Multi-Scale Attention with Dense Encoder for Handwritten Mathematical Expression Recognition
This addresses the problem of accurately recognizing complex handwritten mathematical expressions for applications in education and document digitization, representing an incremental improvement with specific gains.
The paper tackles handwritten mathematical expression recognition by improving an attention-based encoder-decoder model with densely connected convolutional networks and a novel multi-scale attention mechanism, achieving expression recognition accuracies of 52.8% on CROHME 2014 and 50.1% on CROHME 2016, significantly outperforming state-of-the-art methods.

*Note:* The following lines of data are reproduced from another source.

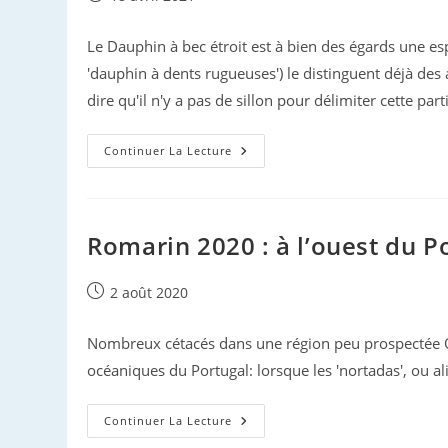
publiée :
Le Dauphin à bec étroit est à bien des égards une es
'dauphin à dents rugueuses') le distinguent déjà des
dire qu'il n'y a pas de sillon pour délimiter cette par
Les
Continuer La Lecture
Plongées
Du
Dauphin
Sténo
…
Enfin
Romarin 2020 : à l’ouest du P
Révélées
!
Publication
2 août 2020
publiée :
Nombreux cétacés dans une région peu prospectée O
océaniques du Portugal: lorsque les 'nortadas', ou al
Romarin
Continuer La Lecture
2020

Handwritten mathematical expression recognition is a challenging problem due to the complicated two-dimensional structures, ambiguous handwriting input and variant scales of handwritten math symbols. To settle this problem, we utilize the attention based encoder-decoder model that recognizes mathematical expression images from two-dimensional layouts to one-dimensional LaTeX strings. We improve the encoder by employing densely connected convolutional networks as they can strengthen feature extraction and facilitate gradient propagation especially on a small training set. We also present a novel multi-scale attention model which is employed to deal with the recognition of math symbols in different scales and save the fine-grained details that will be dropped by pooling operations. Validated on the CROHME competition task, the proposed method significantly outperforms the state-of-the-art methods with an expression recognition accuracy of 52.8% on CROHME 2014 and 50.1% on CROHME 2016, by only using the official training dataset.